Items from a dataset
-- Opening Marker --

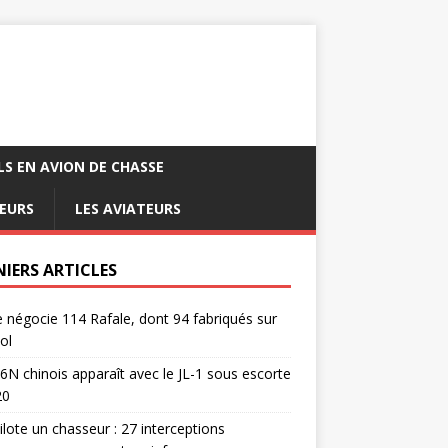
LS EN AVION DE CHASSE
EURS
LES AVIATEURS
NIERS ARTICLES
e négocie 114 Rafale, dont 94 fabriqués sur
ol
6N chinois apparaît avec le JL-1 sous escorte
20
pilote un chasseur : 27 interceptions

-- Closing Marker --
-- Opening Marker --

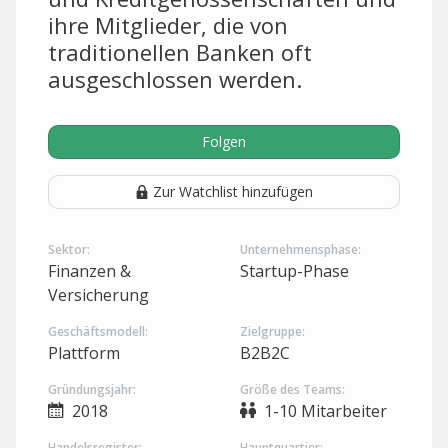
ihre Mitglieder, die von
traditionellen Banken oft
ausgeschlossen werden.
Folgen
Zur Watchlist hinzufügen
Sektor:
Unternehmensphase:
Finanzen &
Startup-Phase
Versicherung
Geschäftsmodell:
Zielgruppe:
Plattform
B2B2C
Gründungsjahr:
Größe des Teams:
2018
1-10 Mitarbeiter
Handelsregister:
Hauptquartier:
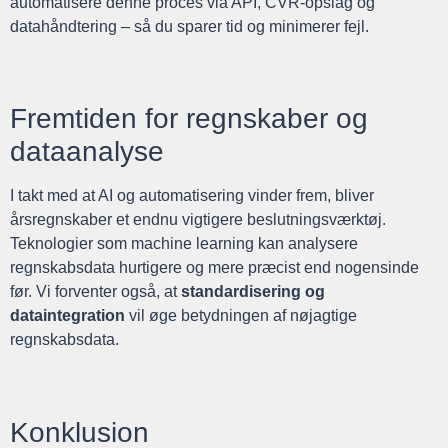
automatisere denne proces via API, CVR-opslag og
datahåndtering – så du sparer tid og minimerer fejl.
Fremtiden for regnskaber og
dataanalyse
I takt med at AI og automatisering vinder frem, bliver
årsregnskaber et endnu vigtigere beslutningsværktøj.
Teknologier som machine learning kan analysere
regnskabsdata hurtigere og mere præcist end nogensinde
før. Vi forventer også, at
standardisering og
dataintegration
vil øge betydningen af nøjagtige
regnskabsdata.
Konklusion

-- Closing Marker --

_GOAL OF THE EXERCISE_
Report each line in the preceding entries that holds the string "regnskabsdata".

_EXERCISE SOLUTION_
regnskabsdata hurtigere og mere præcist end nogensinde
regnskabsdata.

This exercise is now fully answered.